Desde 2015 vinha se apontando para o crescimento do número de pobres e miseráveis com o risco de o país voltar ao mapa da fome, que segundo a Organização das Nações Unidas para a Agricultura e Alimentação (FAO), significa cinco por cento da população de um país em situação de extrema miséria. É um retrocesso que se dá pela pandemia, mas também pela irresponsabilidade dos últimos governos federais em tratar a questão da pobreza como problema social de primeira grandeza.

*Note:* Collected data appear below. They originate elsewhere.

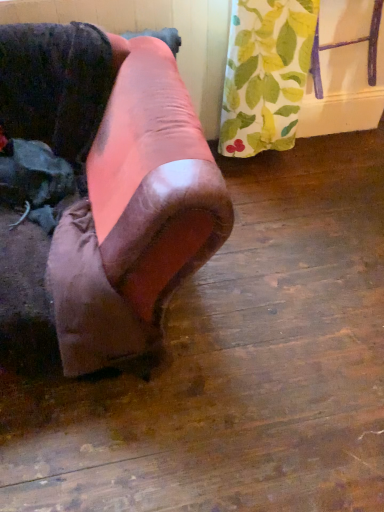 What is the approximate width of green leaf-patterned curtain at upper right, which appears as the 1th furniture when viewed from the top?

green leaf-patterned curtain at upper right, which appears as the 1th furniture when viewed from the top, is 8.44 inches in width.

Describe the element at coordinates (347, 45) in the screenshot. The height and width of the screenshot is (512, 384). I see `green leaf-patterned curtain at upper right, which appears as the 1th furniture when viewed from the top` at that location.

In order to face green leaf-patterned curtain at upper right, which appears as the 1th furniture when viewed from the top, should I rotate leftwards or rightwards?

To face it directly, rotate right by 19.707 degrees.

Locate an element on the screen. This screenshot has height=512, width=384. green leaf-patterned curtain at upper right, which appears as the 1th furniture when viewed from the top is located at coordinates (347, 45).

Identify the location of leather couch at left, acting as the second furniture starting from the right. The image size is (384, 512). (132, 186).

Image resolution: width=384 pixels, height=512 pixels. What do you see at coordinates (132, 186) in the screenshot? I see `leather couch at left, marked as the 2th furniture in a top-to-bottom arrangement` at bounding box center [132, 186].

The width and height of the screenshot is (384, 512). I want to click on green leaf-patterned curtain at upper right, the second furniture ordered from the bottom, so click(x=347, y=45).

Would you say green leaf-patterned curtain at upper right, the second furniture ordered from the bottom, is to the left or to the right of leather couch at left, which is the 1th furniture in left-to-right order, in the picture?

green leaf-patterned curtain at upper right, the second furniture ordered from the bottom, is positioned on leather couch at left, which is the 1th furniture in left-to-right order,'s right side.

Is green leaf-patterned curtain at upper right, the second furniture ordered from the bottom, further to camera compared to leather couch at left, acting as the second furniture starting from the right?

Yes, the depth of green leaf-patterned curtain at upper right, the second furniture ordered from the bottom, is greater than that of leather couch at left, acting as the second furniture starting from the right.

Is point (338, 42) positioned before point (43, 24)?

No, (338, 42) is further to viewer.

From the image's perspective, is green leaf-patterned curtain at upper right, the second furniture ordered from the bottom, above or below leather couch at left, acting as the second furniture starting from the right?

green leaf-patterned curtain at upper right, the second furniture ordered from the bottom, is above leather couch at left, acting as the second furniture starting from the right.

From a real-world perspective, is green leaf-patterned curtain at upper right, the second furniture ordered from the bottom, physically located above or below leather couch at left, which appears as the first furniture when ordered from the bottom?

In terms of real-world spatial position, green leaf-patterned curtain at upper right, the second furniture ordered from the bottom, is above leather couch at left, which appears as the first furniture when ordered from the bottom.

Which of these two, green leaf-patterned curtain at upper right, which is the 2th furniture in left-to-right order, or leather couch at left, acting as the second furniture starting from the right, is wider?

With larger width is leather couch at left, acting as the second furniture starting from the right.

Does green leaf-patterned curtain at upper right, acting as the 1th furniture starting from the right, have a greater height compared to leather couch at left, which appears as the first furniture when ordered from the bottom?

In fact, green leaf-patterned curtain at upper right, acting as the 1th furniture starting from the right, may be shorter than leather couch at left, which appears as the first furniture when ordered from the bottom.

Does green leaf-patterned curtain at upper right, which appears as the 1th furniture when viewed from the top, have a larger size compared to leather couch at left, which is the 1th furniture in left-to-right order?

Actually, green leaf-patterned curtain at upper right, which appears as the 1th furniture when viewed from the top, might be smaller than leather couch at left, which is the 1th furniture in left-to-right order.

Is green leaf-patterned curtain at upper right, acting as the 1th furniture starting from the right, completely or partially outside of leather couch at left, acting as the second furniture starting from the right?

green leaf-patterned curtain at upper right, acting as the 1th furniture starting from the right, is positioned outside leather couch at left, acting as the second furniture starting from the right.

Is there a large distance between green leaf-patterned curtain at upper right, which is the 2th furniture in left-to-right order, and leather couch at left, which is the 1th furniture in left-to-right order?

Yes, green leaf-patterned curtain at upper right, which is the 2th furniture in left-to-right order, and leather couch at left, which is the 1th furniture in left-to-right order, are quite far apart.

Is green leaf-patterned curtain at upper right, the second furniture ordered from the bottom, positioned with its back to leather couch at left, marked as the 2th furniture in a top-to-bottom arrangement?

→ green leaf-patterned curtain at upper right, the second furniture ordered from the bottom, is not turned away from leather couch at left, marked as the 2th furniture in a top-to-bottom arrangement.

Can you tell me how much green leaf-patterned curtain at upper right, acting as the 1th furniture starting from the right, and leather couch at left, marked as the 2th furniture in a top-to-bottom arrangement, differ in facing direction?

The angular difference between green leaf-patterned curtain at upper right, acting as the 1th furniture starting from the right, and leather couch at left, marked as the 2th furniture in a top-to-bottom arrangement, is 2.25 degrees.

How distant is green leaf-patterned curtain at upper right, acting as the 1th furniture starting from the right, from leather couch at left, which appears as the first furniture when ordered from the bottom?

A distance of 3.82 feet exists between green leaf-patterned curtain at upper right, acting as the 1th furniture starting from the right, and leather couch at left, which appears as the first furniture when ordered from the bottom.

The width and height of the screenshot is (384, 512). What are the coordinates of `furniture that is on the right side of leather couch at left, acting as the second furniture starting from the right` in the screenshot? It's located at (347, 45).

Is leather couch at left, marked as the 2th furniture in a top-to-bottom arrangement, to the left or to the right of green leaf-patterned curtain at upper right, which is the 2th furniture in left-to-right order, in the image?

leather couch at left, marked as the 2th furniture in a top-to-bottom arrangement, is to the left of green leaf-patterned curtain at upper right, which is the 2th furniture in left-to-right order.

In the image, is leather couch at left, which appears as the first furniture when ordered from the bottom, positioned in front of or behind green leaf-patterned curtain at upper right, which is the 2th furniture in left-to-right order?

leather couch at left, which appears as the first furniture when ordered from the bottom, is positioned closer to the viewer than green leaf-patterned curtain at upper right, which is the 2th furniture in left-to-right order.

Considering the positions of point (214, 196) and point (317, 33), is point (214, 196) closer or farther from the camera than point (317, 33)?

Point (214, 196) appears to be closer to the viewer than point (317, 33).

Looking at this image, from the image's perspective, who appears lower, leather couch at left, marked as the 2th furniture in a top-to-bottom arrangement, or green leaf-patterned curtain at upper right, which is the 2th furniture in left-to-right order?

leather couch at left, marked as the 2th furniture in a top-to-bottom arrangement, is shown below in the image.

In the scene shown: From a real-world perspective, is leather couch at left, marked as the 2th furniture in a top-to-bottom arrangement, physically below green leaf-patterned curtain at upper right, the second furniture ordered from the bottom?

Yes.

Can you confirm if leather couch at left, which appears as the first furniture when ordered from the bottom, is thinner than green leaf-patterned curtain at upper right, which appears as the 1th furniture when viewed from the top?

No, leather couch at left, which appears as the first furniture when ordered from the bottom, is not thinner than green leaf-patterned curtain at upper right, which appears as the 1th furniture when viewed from the top.

Is leather couch at left, acting as the second furniture starting from the right, shorter than green leaf-patterned curtain at upper right, which is the 2th furniture in left-to-right order?

No, leather couch at left, acting as the second furniture starting from the right, is not shorter than green leaf-patterned curtain at upper right, which is the 2th furniture in left-to-right order.

Which of these two, leather couch at left, acting as the second furniture starting from the right, or green leaf-patterned curtain at upper right, which appears as the 1th furniture when viewed from the top, is bigger?

With larger size is leather couch at left, acting as the second furniture starting from the right.

From the picture: Is leather couch at left, acting as the second furniture starting from the right, situated inside green leaf-patterned curtain at upper right, which appears as the 1th furniture when viewed from the top, or outside?

The correct answer is: outside.

Is leather couch at left, marked as the 2th furniture in a top-to-bottom arrangement, with green leaf-patterned curtain at upper right, the second furniture ordered from the bottom?

They are not placed beside each other.

Is leather couch at left, marked as the 2th furniture in a top-to-bottom arrangement, looking in the opposite direction of green leaf-patterned curtain at upper right, which is the 2th furniture in left-to-right order?

No, green leaf-patterned curtain at upper right, which is the 2th furniture in left-to-right order, is not at the back of leather couch at left, marked as the 2th furniture in a top-to-bottom arrangement.

How many degrees apart are the facing directions of leather couch at left, acting as the second furniture starting from the right, and green leaf-patterned curtain at upper right, the second furniture ordered from the bottom?

The angular difference between leather couch at left, acting as the second furniture starting from the right, and green leaf-patterned curtain at upper right, the second furniture ordered from the bottom, is 2.25 degrees.

Where is `furniture on the right of leather couch at left, marked as the 2th furniture in a top-to-bottom arrangement`? furniture on the right of leather couch at left, marked as the 2th furniture in a top-to-bottom arrangement is located at coordinates (347, 45).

O setor educacional também está em um momento difícil. No ano passado, por ocasião da divulgação do Exame Nacional de Ensino Médio (Enem), setores da sociedade questionavam a sua realização. Justificava-se pela dificuldade de os estudantes das escolas públicas acessarem as aulas oferecidas online devido às dificuldades ao acesso tecnológico, através de aparelhos eletrônicos como celulares e computadores ou até mesmo com a conexão de internet. Este é apenas um elemento do quadro. De forma geral o processo ensino-aprendizagem ficou prejudicado. Professores, alunos e familiares precisaram se reinventar e se adaptar à modalidade de ensino ‘online’, através de plataformas virtuais, aulas com presença virtual. Houve muitas mobilizações de pessoas com maiores condições financeiras através de campanhas para arrecadação desde celulares, computadores, tablets, até mesmo de alimentos para aqueles estudantes de baixa renda. Mas, isso não resolveu o problema e certamente o resultado deste ano de dificuldades e adaptações não será alvissareiro. Todavia, será necessário, assim, como na economia a otimização de esforços na perspectiva de recuperar as lacunas deixadas, sobretudo em relação aos estudantes das escolas públicas que certamente foram os mais afetados.
Também cabe salientar a influência da pandemia no comportamento humano. Tivemos que lidar com o medo e a insegurança. Muitos idosos que tinham uma vida ativa precisaram se resguardar em casa por fazerem parte do grupo de risco. E não estavam preparados para um longo período em casa. Somam-se aos idosos os desempregados, as pessoas que perderam familiares, os que passaram pela contaminação e ficaram com sequelas.
A enfermidade física da sociedade também se tornou enfermidade mental, afetando as relações familiares, a vida religiosa, e outras dimensões estruturantes da vida. Será necessário enfrentar um processo de cura coletiva amplo em vista da reorganização existencial e social. É preciso com força, amor e coragem retomarmos o princípio samaritano de ver, sentir compaixão e cuidar (Lc 10, 25-37). E como nos motivou a Campanha da Fraternidade Ecumênica deste ano, chamando-nos à “fraternidade e diálogo: compromisso de amor”, pois “em Cristo, a vida vence. Ele é a nossa paz”, exercitamos o diálogo a partir do cuidado.
Assim, algumas iniciativas deverão ser adiadas em vista do que é mais urgente, ou seja, socorrer e cuidar os que ficaram caídos no caminho, porque em tudo a vida deve estar em primeiro lugar.